J Neurol Surg B Skull Base 2014; 75 - p006
DOI: 10.1055/s-0034-1384156

Role of Surgery in Brainstem Metastasis

Miguel Lopez-Gonzalez 1, E. Dolan 1, C. Goulet 1, K. Zimmer 1
  • 1Billings Clinic, United States

Objective: To evaluate surgical management of a single brainstem metastasis. Study Design: Case presentation. Patient and Methods: A 66 years old right-handed male with new onset of slurred speech, imbalance, dizziness, right facial drop, dysmetria, and nystagmus. MRI showed left pons hematoma with irregular enhancement. MRA and angiogram were negative for aneurysm, or AVM. A CT chest showed a single 2cm right lung lesion. Initially improved with steroids but worsened 2weeks after discharge, and his repeated MRI showed enlargement of the pons hemorrhage (2.8cm major diameter) with diagnosis of cavernoma versus hemorrhagic neoplasm, and no signs of hydrocephalus.

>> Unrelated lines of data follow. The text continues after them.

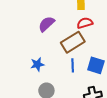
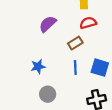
brown rectangle: (73, 42) -> (75, 43), size x0.6

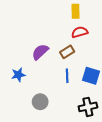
purple semicircle: (48, 24) -> (40, 52), moved
blue star: (38, 66) -> (18, 75), moved

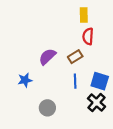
red semicircle: (80, 32) -> (88, 36), turned -70
black cross: (88, 107) -> (97, 103), moved, turned -36

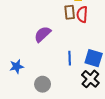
brown rectangle: (75, 57) -> (70, 12), moved, turned -64
blue star: (25, 80) -> (16, 66), moved

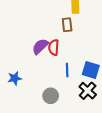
red semicircle: (82, 14) -> (54, 47), moved
gray circle: (43, 84) -> (51, 96), moved

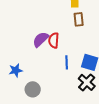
brown rectangle: (67, 25) -> (79, 19), moved
gray circle: (51, 96) -> (33, 89), moved

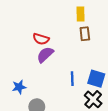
red semicircle: (54, 40) -> (41, 39), moved, turned -77

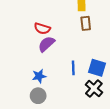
blue star: (19, 87) -> (39, 76), moved

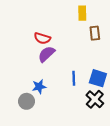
brown rectangle: (86, 23) -> (95, 33), moved
gray circle: (38, 96) -> (26, 101), moved

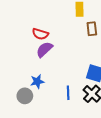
blue line: (74, 78) -> (68, 93), moved

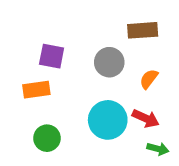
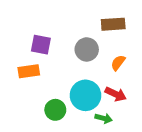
green circle: (47, 138) -> (55, 110), moved
green arrow: (158, 149) -> (104, 118), moved

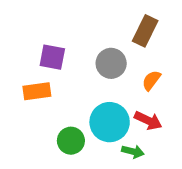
brown rectangle: (113, 24) -> (145, 31), turned -60

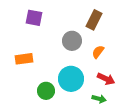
purple square: (52, 57) -> (34, 18), moved
red arrow: (148, 121) -> (106, 79), moved
green arrow: (133, 151) -> (99, 99), moved

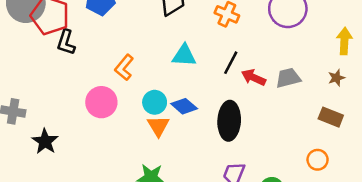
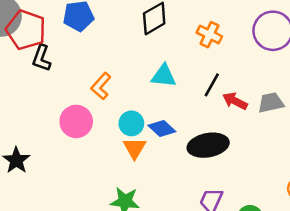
black ellipse: (229, 121) -> (208, 145), turned 75

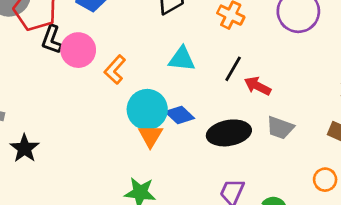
gray trapezoid: (271, 103) -> (280, 128), moved, turned -148
pink circle: (76, 121) -> (78, 50), moved
cyan circle: (131, 123) -> (147, 109), size x1.5

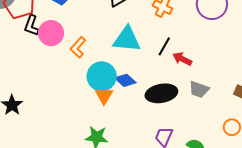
cyan triangle: (182, 59) -> (127, 39), size x1.4

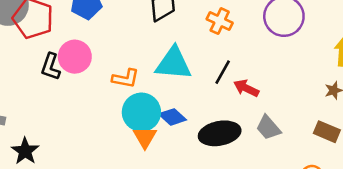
black L-shape: (32, 25) -> (51, 67), moved
orange L-shape: (78, 47) -> (126, 78), moved, turned -120
gray trapezoid: (199, 89) -> (268, 128), turned 30

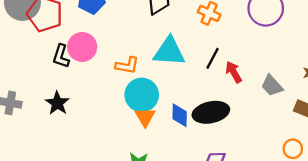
red arrow: (246, 88) -> (234, 72), turned 35
blue diamond: (172, 117) -> (180, 115), moved, turned 50
gray trapezoid: (268, 128) -> (272, 86), moved
black star: (25, 151) -> (57, 103), moved

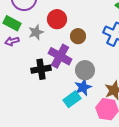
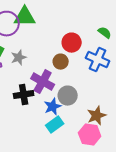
red circle: (57, 19) -> (72, 43), moved
blue star: (83, 87) -> (53, 107), moved

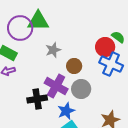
red circle: (72, 43) -> (105, 47), moved
gray star: (19, 58) -> (53, 50), moved
gray circle: (68, 96) -> (81, 89), moved

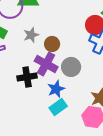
gray star: (53, 50) -> (31, 35), moved
brown circle: (74, 66) -> (52, 44), moved

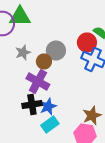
gray circle: (71, 67) -> (56, 50), moved
black cross: (27, 77) -> (32, 104), moved

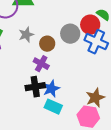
gray circle: (56, 50) -> (70, 34), moved
purple cross: (38, 82) -> (41, 64), size x0.7
cyan rectangle: (50, 124) -> (53, 107), turned 60

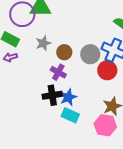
red circle: (90, 25) -> (107, 70), moved
gray circle: (70, 34) -> (90, 54), moved

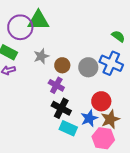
red circle: (107, 70) -> (101, 101), moved
black cross: (52, 95) -> (61, 108), moved, turned 36
blue star: (68, 97) -> (89, 118), moved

Results: Performed left anterior petrosectomy (Kawase approach), left ventrolateral infratrigeminal pontine hematoma and cyst fluid evacuation, and lesion biopsy under stereotactic guidance, electrophysiology monitoring (facial nerve, brainstem auditory evoked potentials, and somatosensory evoked potentials), and lumbar drain placement on September 27, 2013. Patient stayed in ICU for4days until lumbar drain removal, discharged to rehab postoperative day6. He experienced a gradual improvement on his balance and face drop. Pathology reported metastatic poorly differentiated adenocarcinoma and received WBRT with a total of 3,000cGy in 10 fractions. Given his decreased size of the lesion and edema, a boost of stereotactic radiosurgery was performed on December 19, 2013 with a total of 12Gy to the margin of the tumor, minimizing brainstem dose. Conclusion: Brainstem metastasis usually carries a poor prognosis, and surgical attempts are avoided due to high morbidity and mortality. In some selective cases of brainstem metastasis, surgical decompression can be safely performed decreasing irreversible damage due to local mass effect.